Miss Beaton was not impressed. “That’s the most bloodless, mercenary description of a courtship conversation I’ve ever heard.”

“There’s not going to be any courtship.”

She sniffed. “Obviously.”

“I was satisfied by her father’s answers. She spends extravagantly but he’s good for it. She only wants a small family, and she’ll stay in Boston for at least six months of every year, sometimes longer.”

“Leaving you to your own devices. Or vices, as it were. And you honestly think that these conditions will make a happy marriage?”

“No less harmonious than most.”

“I knew you were reckless and gambled with your sisters’ dowries, but I didn’t take you for coldhearted and calculating.”

That touched a nerve. His father had been the coldhearted one. “Miss Chandler will have as much benefit from the marriage as I’ll have. She’ll be a duchess, the envy of all her friends—she’ll trot her title around Boston, and be the reigning queen of society there.”

“She’ll do nothing for your reputation in England.”

“My great-aunt is always attempting to foist some well-bred young lady or another upon me on the infrequent occasions I appear in society. I took matters into my own hands and I chose a bride who may not be English, and well-connected, or born to be a duchess, but who is so wealthy that any objections will be brushed aside. Wealth is the great equalizer. Her fortune will smooth my sisters’ way in society. They’ve had a rough time of it since our mother died. This is my way of trying to do my duty.”

“They want more from you than duty. You should hear the way they talk about you. They want you to stop drinking, gambling, and to come home in the evenings and sit by the fire with them. And Miss Chandler may wish for your company, as well.”

“It’s a heartwarming portrait you paint of me sitting in domestic bliss by the fireside, but it’s never going to happen. I gave up a conventional life long ago. It’s too late for me to be truly reformed. I’ll do my duty in this matter, but that only goes so far.”

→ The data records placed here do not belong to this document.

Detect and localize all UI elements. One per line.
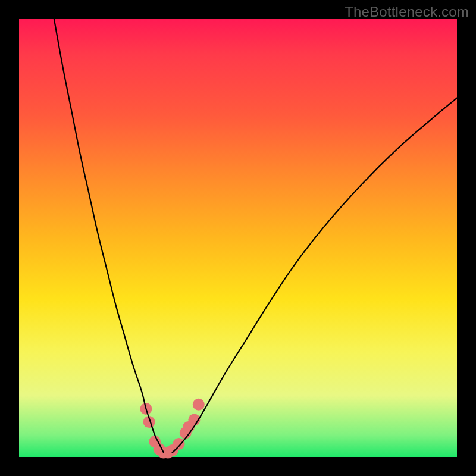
plot-area xyxy=(19,19,457,457)
watermark-label: TheBottleneck.com xyxy=(345,4,469,20)
right-curve xyxy=(173,98,457,453)
curves-svg xyxy=(19,19,457,457)
curve-marker xyxy=(193,399,205,411)
chart-outer: TheBottleneck.com xyxy=(0,0,476,476)
left-curve xyxy=(54,19,164,453)
curve-marker xyxy=(173,438,185,450)
markers-group xyxy=(140,399,204,459)
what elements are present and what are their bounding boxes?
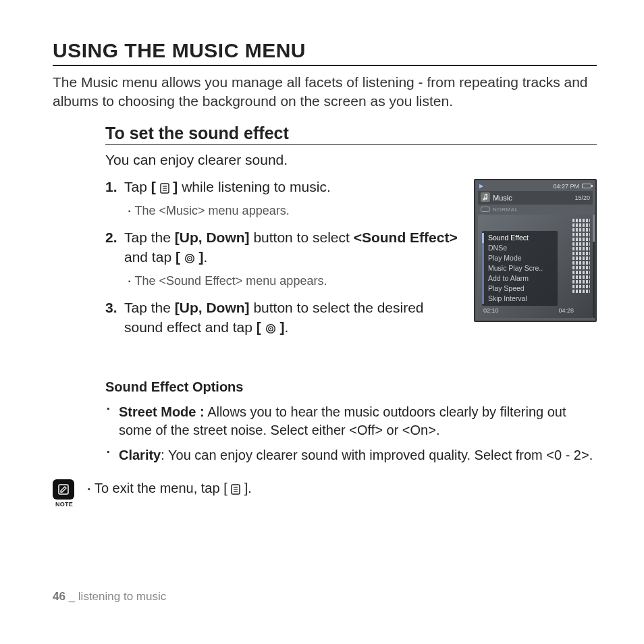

“Do you have any idea what Miss Chandler expects from this union? Do you know the very least little thing about her besides the size of her father’s fortune?” Miss Beaton’s cheeks flushed and her eyes glittered. “Her preference in literature, her favorite food, her favorite thing to do on a rainy day? I’ll wager you don’t even know the color of her eyes.”

“They’re brown. I think.”

“Youthink?” She rolled her eyes. “There areso many shades of brown. Are they a dark rich brown or a do they have streaks of amber? What does their color remind you of?”

Miss Beaton’s green eyes were nothing like emeralds, more of a fern green, warm and alive.

She didn’t require fashionable gowns to be pretty. Even wearing that prudish white lace cap and lecturing him like a prim schoolmistress, she floored him with her loveliness and audacity.

He smelled a faint hint of lavender, the scent that always lingered in the hallways after she left the house.

“You don’t know the color of her eyes because when you look into them all you’ll see is her father’s gold coins,” she concluded, with an accusatory sniff.

“Gold is a noble color. The wife I have chosen for myself is one who will make very few demands upon me because we are both making use of each other. She wants my title to be the envy of all her friends in Boston. And I want a very large fortune. It’s a marriage of convenience and no one will question it.”

“Will she be a good role model for your sisters? If Miss Chandler will live chiefly in Boston she won’t be here to ease their way in society. Mightn’t it be better if you found a wealthy and respectable English lady to marry? A lady who was raised to become a duchess.”